Accurate PBL Simulation Helps Model Urban Pollution
Atmospheric transport models benefit from real-time localized data inputs.
Deteriorating air quality in urban areas is causing growing concern about public health and climate change. To gain a better understanding of air pollution and greenhouse gas (GHG) emissions, some cities and states are attempting to establish a baseline and collect data over time to track changing conditions. By comparing the performance of models to real-life data, researchers hope to isolate problem areas and produce more accurate air quality forecasts.
To test the performance of atmospheric transport models and improve estimates of urban air pollution and GHG emissions, researchers from Harvard University, Boston University and Atmospheric and Environmental Research, Inc., joined together to conduct a study in Boston, Mass. They evaluated the daytime planetary boundary layer (PBL) and the nighttime residual layer (RL) over a 15-month period using a MiniMPL sensor from the Micro Pulse LiDAR division of Hexagon. The unit was installed on the rooftop of a Boston University building to collect data.
PBL height is a key input in air quality models because the PBL defines the mixing height of air pollutants in the lowest layer of the atmosphere. The PBL responds to surface activity within an hour or less, making it very dynamic and difficult to measure. The top of the RL separates the PBL from the free atmosphere. Pollution in the RL is influenced by windborne pollutants from other geographic areas.
Simulations of the PBL height from numerical weather prediction (NWP) models are often too high or too low in comparison to data from soundings or other traditional measurement methods. If the simulated PBL is lower than the observed PBL in atmospheric transport models, simulated particles in the air are closer to the surface, biasing air pollution levels too high (and vice versa). From an air quality perspective, these biases lead to inaccurate assessments of pollution levels and effects on public health.
“Historically, PBL soundings have been taken at specific rural locations only twice a day, whereas the high temporal resolution of the MiniMPL provides a complete 24-hour record and reflects conditions in situ,” said Yanina Barrera, Harvard University. “We have developed the first long-term and continuous record of PBL and RL heights in Boston using a MiniMPL sensor.”
Micro Pulse LiDAR Supports Evaluation of Models
The MiniMPL sensor was selected for the PBL study based on its ability to measure the backscatter of light from aerosols in the atmosphere, allowing researchers to image the PBL and RL. Also, the MiniMPL unit is compact and requires little to no onsite maintenance. It can be installed on a rooftop or on the ground and be programmed to obtain continuous measurements with little oversight.
The PBL heights calculated using the MiniMPL’s normalized relative backscatter (NRB) profiles were compared to simulated heights in seven configurations of the NWP models.
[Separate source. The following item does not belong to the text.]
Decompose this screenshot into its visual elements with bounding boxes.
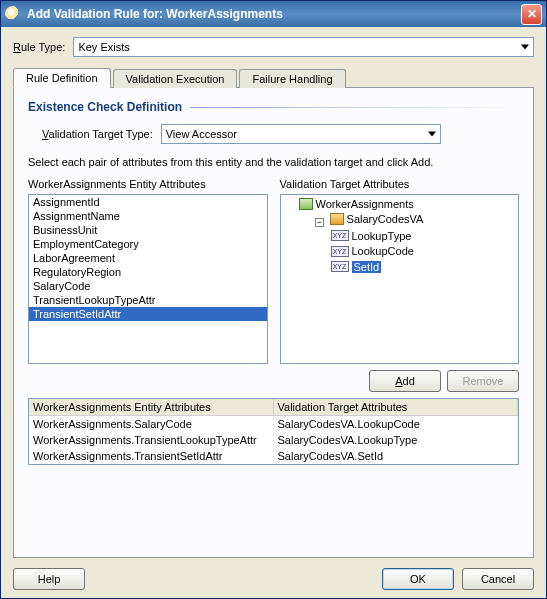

The comparisons revealed discrepancies in simulated PBL height from NWP models ranging from −2.5 to 4.0 km caused by a variety of systemic errors. Results from the study show that mean percent error can exceed 350% in NWP models during the morning hours of the winter season, highlighting why atmospheric transport modeling studies are often performed during the afternoon hours to reduce errors.
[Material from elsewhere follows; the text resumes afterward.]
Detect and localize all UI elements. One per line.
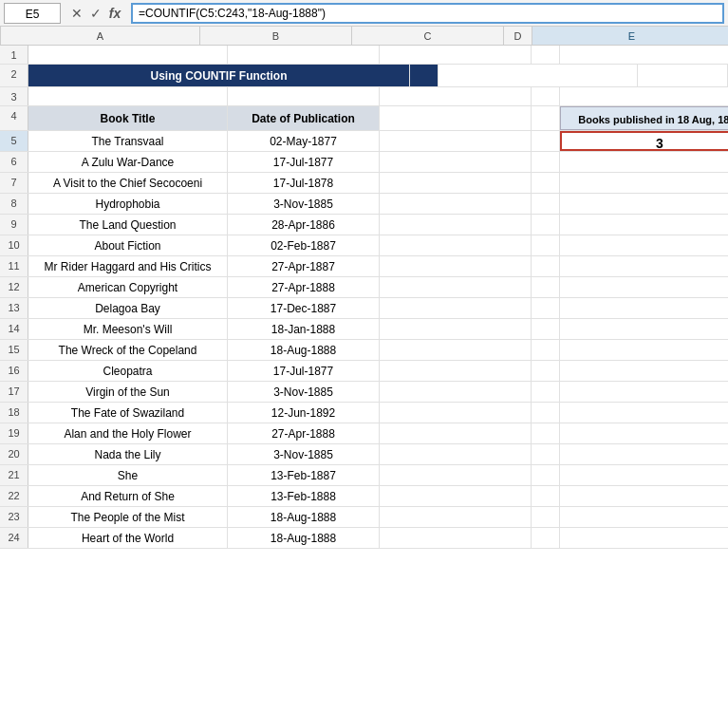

The RL analysis revealed emissions traveling to Boston at night originating from areas of Pennsylvania, New York, and Connecticut that contained emissions from coal mining, power plants, heavy traffic, wintertime biomass burning, and other industrial sources. As cities and states try to minimize their contribution to greenhouse gases, pinpointing emission sources and quantifying the amount of pollution being transported is key.
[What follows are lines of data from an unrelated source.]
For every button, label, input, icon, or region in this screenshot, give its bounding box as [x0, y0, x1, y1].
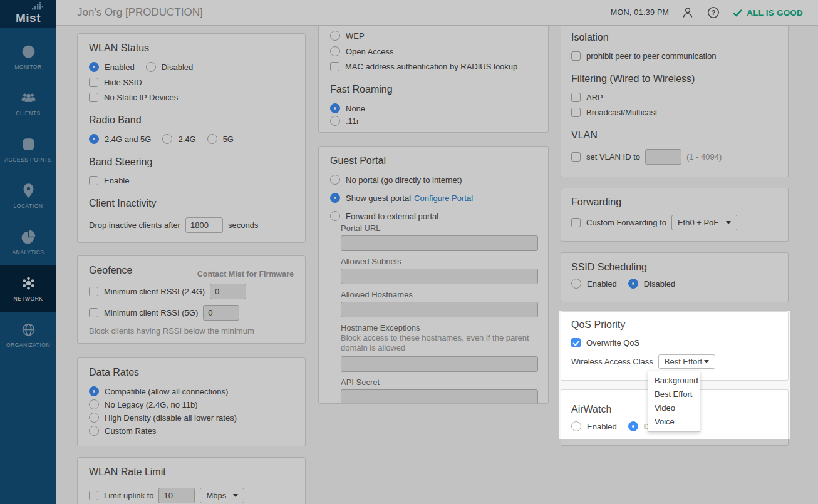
- configure-portal-link[interactable]: Configure Portal: [414, 193, 473, 203]
- radio-ssid-disabled[interactable]: Disabled: [628, 279, 676, 289]
- min-rssi-24-input[interactable]: [210, 284, 246, 299]
- checkbox-label: No Static IP Devices: [104, 93, 178, 102]
- min-rssi-5-input[interactable]: [203, 305, 239, 321]
- band-steering-title: Band Steering: [89, 157, 294, 168]
- sidebar-item-organization[interactable]: ORGANIZATION: [0, 312, 56, 358]
- allowed-hostnames-label: Allowed Hostnames: [341, 290, 537, 299]
- radio-no-portal[interactable]: No portal (go directly to internet): [330, 175, 537, 185]
- checkbox-min-rssi-24[interactable]: Minimum client RSSI (2.4G): [89, 284, 294, 299]
- radio-24g[interactable]: 2.4G: [162, 134, 195, 144]
- radio-wep[interactable]: WEP: [330, 31, 537, 41]
- radio-band-title: Radio Band: [89, 115, 294, 126]
- wlan-status-title: WLAN Status: [89, 43, 294, 54]
- checkbox-label: Custom Forwarding to: [586, 218, 666, 227]
- sidebar-item-label: NETWORK: [14, 296, 43, 302]
- allowed-subnets-input[interactable]: [341, 269, 538, 284]
- sidebar-item-network[interactable]: NETWORK: [0, 265, 56, 312]
- fast-roaming-title: Fast Roaming: [330, 84, 537, 95]
- wireless-access-class-menu: Background Best Effort Video Voice: [648, 371, 700, 432]
- org-title: Jon's Org [PRODUCTION]: [77, 6, 203, 19]
- radio-fast-roaming-none[interactable]: None: [330, 103, 537, 113]
- hostname-exceptions-input[interactable]: [341, 356, 538, 372]
- geofence-help-text: Block clients having RSSI below the mini…: [89, 326, 294, 336]
- checkbox-overwrite-qos[interactable]: Overwrite QoS: [571, 338, 778, 347]
- radio-label: .11r: [346, 116, 359, 126]
- uplink-unit-select[interactable]: Mbps: [200, 488, 244, 503]
- radio-enabled[interactable]: Enabled: [89, 62, 135, 72]
- checkbox-set-vlan[interactable]: set VLAN ID to (1 - 4094): [571, 149, 778, 165]
- radio-icon: [330, 103, 340, 113]
- geofence-note: Contact Mist for Firmware: [197, 270, 294, 279]
- radio-icon: [89, 134, 99, 144]
- radio-high-density[interactable]: High Density (disable all lower rates): [89, 413, 294, 423]
- radio-label: No portal (go directly to internet): [346, 175, 462, 185]
- radio-icon: [330, 193, 340, 203]
- help-button[interactable]: ?: [707, 6, 720, 19]
- checkbox-prohibit-p2p[interactable]: prohibit peer to peer communication: [571, 51, 778, 61]
- radio-icon: [330, 211, 340, 221]
- checkbox-label: Broadcast/Multicast: [586, 108, 657, 117]
- allowed-hostnames-input[interactable]: [341, 302, 538, 317]
- checkbox-label: Minimum client RSSI (5G): [104, 308, 198, 317]
- radio-label: Forward to external portal: [346, 212, 438, 221]
- radio-open-access[interactable]: Open Access: [330, 46, 537, 56]
- wlan-status-options: Enabled Disabled: [89, 62, 294, 72]
- checkbox-limit-uplink[interactable]: Limit uplink to Mbps: [89, 488, 294, 503]
- location-pin-icon: [21, 183, 36, 198]
- radio-show-guest-portal[interactable]: Show guest portal Configure Portal: [330, 193, 537, 203]
- uplink-limit-input[interactable]: [158, 488, 195, 503]
- radio-24g-and-5g[interactable]: 2.4G and 5G: [89, 134, 151, 144]
- vlan-id-input[interactable]: [645, 149, 681, 165]
- radio-icon: [89, 399, 99, 409]
- menu-item-best-effort[interactable]: Best Effort: [648, 388, 700, 401]
- checkbox-hide-ssid[interactable]: Hide SSID: [89, 78, 294, 87]
- sidebar-item-location[interactable]: LOCATION: [0, 173, 56, 219]
- radio-ssid-enabled[interactable]: Enabled: [571, 279, 617, 289]
- checkbox-band-steering-enable[interactable]: Enable: [89, 176, 294, 185]
- sidebar-item-clients[interactable]: CLIENTS: [0, 80, 56, 126]
- wireless-access-class-value: Best Effort: [665, 357, 702, 366]
- radio-airwatch-enabled[interactable]: Enabled: [571, 421, 617, 431]
- mist-logo[interactable]: Mist: [0, 0, 56, 28]
- vlan-range-hint: (1 - 4094): [686, 152, 722, 162]
- portal-url-input[interactable]: [341, 235, 538, 251]
- radio-disabled[interactable]: Disabled: [146, 62, 194, 72]
- checkbox-arp[interactable]: ARP: [571, 93, 778, 102]
- menu-item-video[interactable]: Video: [648, 401, 700, 415]
- isolation-card: Isolation prohibit peer to peer communic…: [561, 26, 789, 177]
- api-secret-input[interactable]: [341, 389, 538, 404]
- radio-custom-rates[interactable]: Custom Rates: [89, 426, 294, 436]
- isolation-title: Isolation: [571, 32, 778, 43]
- checkbox-min-rssi-5[interactable]: Minimum client RSSI (5G): [89, 305, 294, 321]
- column-middle: WEP Open Access MAC address authenticati…: [318, 26, 549, 404]
- checkbox-no-static-ip[interactable]: No Static IP Devices: [89, 93, 294, 102]
- client-inactivity-input[interactable]: [185, 217, 223, 233]
- column-left: WLAN Status Enabled Disabled Hide SSID N…: [77, 33, 306, 504]
- wireless-access-class-select[interactable]: Best Effort: [658, 354, 715, 369]
- sidebar-item-monitor[interactable]: MONITOR: [0, 34, 56, 80]
- status-indicator[interactable]: ALL IS GOOD: [732, 8, 803, 18]
- menu-item-background[interactable]: Background: [648, 374, 700, 388]
- sidebar-item-analytics[interactable]: ANALYTICS: [0, 219, 56, 265]
- menu-item-voice[interactable]: Voice: [648, 415, 700, 429]
- security-card: WEP Open Access MAC address authenticati…: [318, 26, 549, 133]
- checkbox-icon: [89, 308, 98, 317]
- guest-portal-card: Guest Portal No portal (go directly to i…: [318, 146, 549, 404]
- checkbox-broadcast-multicast[interactable]: Broadcast/Multicast: [571, 108, 778, 117]
- status-text: ALL IS GOOD: [747, 8, 803, 18]
- radio-fast-roaming-11r[interactable]: .11r: [330, 116, 537, 126]
- radio-no-legacy[interactable]: No Legacy (2.4G, no 11b): [89, 399, 294, 409]
- forwarding-interface-select[interactable]: Eth0 + PoE: [671, 215, 737, 230]
- checkbox-mac-auth[interactable]: MAC address authentication by RADIUS loo…: [330, 62, 537, 71]
- checkbox-custom-forwarding[interactable]: Custom Forwarding to Eth0 + PoE: [571, 215, 778, 230]
- wireless-access-class-label: Wireless Access Class: [571, 357, 653, 366]
- help-icon: ?: [707, 6, 720, 19]
- radio-5g[interactable]: 5G: [207, 134, 234, 144]
- radio-compatible[interactable]: Compatible (allow all connections): [89, 386, 294, 396]
- svg-text:?: ?: [712, 9, 715, 16]
- check-icon: [732, 8, 743, 18]
- user-menu-button[interactable]: [681, 6, 695, 19]
- radio-forward-external[interactable]: Forward to external portal: [330, 211, 537, 221]
- sidebar-item-access-points[interactable]: ACCESS POINTS: [0, 126, 56, 173]
- external-portal-fields: Portal URL Allowed Subnets Allowed Hostn…: [341, 224, 537, 404]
“Our work shows how a simple, robust MiniMPL system can help estimate GHG emissions and establish accurate baselines at urban and subnational scales,” says Barrera.
For more information about Dr. Barrera’s research, refer to Barrera, Y.; Nehrkorn, T.; Hegarty, J.; Sargent, M.; Benmergui, J.; Gottlieb, E.; Wofsy, S. C.; DeCola P.; Hutyra, L. R.; and Jones, T. Using lidar technology to asses urban air pollution and improve estimates of greenhouse gas emissions in Boston. Environmental Science and Technology. 2019, DOI:10.1021/acs.est.9b00650.